I get different values for different runs. What am I doing wrong here?
X=np.random.random((100,5))
y=np.random.randint(0,2,(100,))
clf=RandomForestClassifier()
cv = StratifiedKFold(y, random_state=1)
s = cross_val_score(clf, X,y,scoring='roc_auc', cv=cv)
print(s)
# [ 0.42321429 0.44360902 0.34398496]
s = cross_val_score(clf, X,y,scoring='roc_auc', cv=cv)
print(s)
# [ 0.42678571 0.46804511 0.36090226]
The mistake you are making is calling the RandomForestClassifier
whose default arg, random_state
is None. So, it picks up the seed generated by np.random
to produce the random output.
The random_state
in both StratifiedKFold
and RandomForestClassifier
need to be the same inorder to produce equal arrays of scores of cross validation.
Illustration:
X=np.random.random((100,5))
y=np.random.randint(0,2,(100,))
clf = RandomForestClassifier(random_state=1)
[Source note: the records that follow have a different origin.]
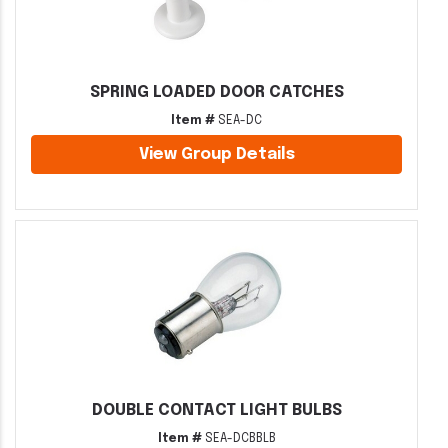
SPRING LOADED DOOR CATCHES
Item #
SEA-DC
View Group Details
DOUBLE CONTACT LIGHT BULBS
Item #
SEA-DCBBLB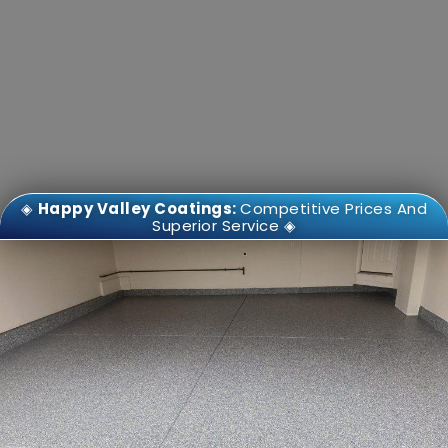
◈
Happy Valley Coatings:
Competitive Prices And
Superior Service ◈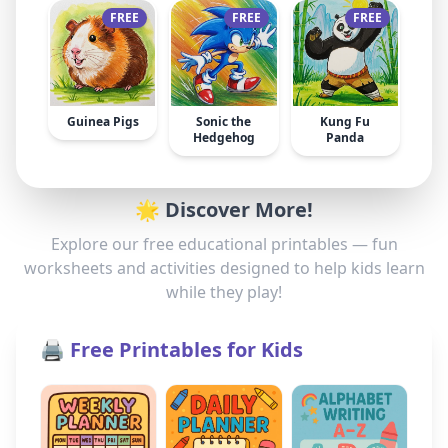
FREE
FREE
FREE
Guinea Pigs
Sonic the
Kung Fu
Hedgehog
Panda
🌟 Discover More!
Explore our free educational printables — fun
worksheets and activities designed to help kids learn
while they play!
🖨️ Free Printables for Kids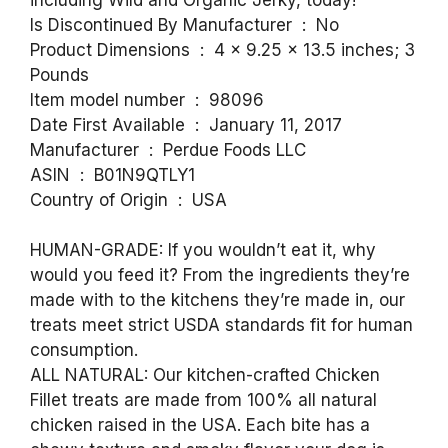
Is Discontinued By Manufacturer ‏ : ‎ No
Product Dimensions ‏ : ‎ 4 x 9.25 x 13.5 inches; 3
Pounds
Item model number ‏ : ‎ 98096
Date First Available ‏ : ‎ January 11, 2017
Manufacturer ‏ : ‎ Perdue Foods LLC
ASIN ‏ : ‎ B01N9QTLY1
Country of Origin ‏ : ‎ USA
HUMAN-GRADE: If you wouldn’t eat it, why
would you feed it? From the ingredients they’re
made with to the kitchens they’re made in, our
treats meet strict USDA standards fit for human
consumption.
ALL NATURAL: Our kitchen-crafted Chicken
Fillet treats are made from 100% all natural
chicken raised in the USA. Each bite has a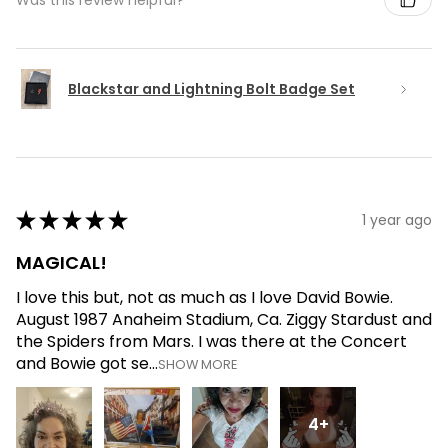
Blackstar and Lightning Bolt Badge Set
★
★
★
★
★
1 year ago
MAGICAL!
I love this but, not as much as I love David Bowie.
August 1987 Anaheim Stadium, Ca. Ziggy Stardust and
the Spiders from Mars. I was there at the Concert
and Bowie got se...
SHOW MORE
4+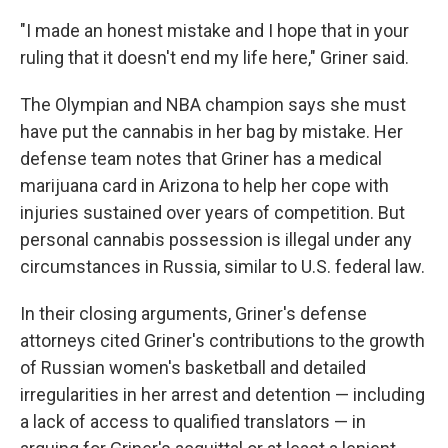
"I made an honest mistake and I hope that in your
ruling that it doesn't end my life here," Griner said.
The Olympian and NBA champion says she must
have put the cannabis in her bag by mistake. Her
defense team notes that Griner has a medical
marijuana card in Arizona to help her cope with
injuries sustained over years of competition. But
personal cannabis possession is illegal under any
circumstances in Russia, similar to U.S. federal law.
In their closing arguments, Griner's defense
attorneys cited Griner's contributions to the growth
of Russian women's basketball and detailed
irregularities in her arrest and detention — including
a lack of access to qualified translators — in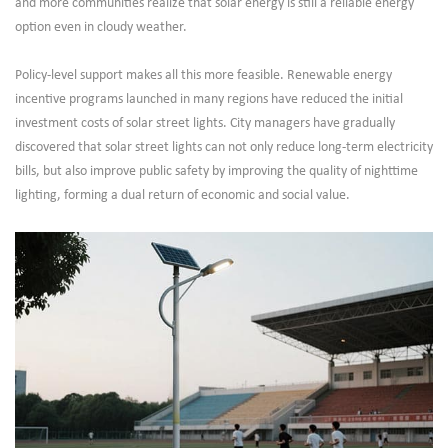
and more communities realize that solar energy is still a reliable energy
option even in cloudy weather.
Policy-level support makes all this more feasible. Renewable energy
incentive programs launched in many regions have reduced the initial
investment costs of solar street lights. City managers have gradually
discovered that solar street lights can not only reduce long-term electricity
bills, but also improve public safety by improving the quality of nighttime
lighting, forming a dual return of economic and social value.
cv = StratifiedKFold(y, random_state=1) # Setting random_state is not necessary here
s = cross_val_score(clf, X,y,scoring='roc_auc', cv=cv)
print(s)
##[ 0.57612457 0.29044118 0.30514706]
print(s)
##[ 0.57612457 0.29044118 0.30514706]
Another way of countering it would be to not provide random_state
args for both RFC and SKF. But, simply providing the np.random.seed(value)
to create the random integers at the beginning. These would also create equal arrays at the output.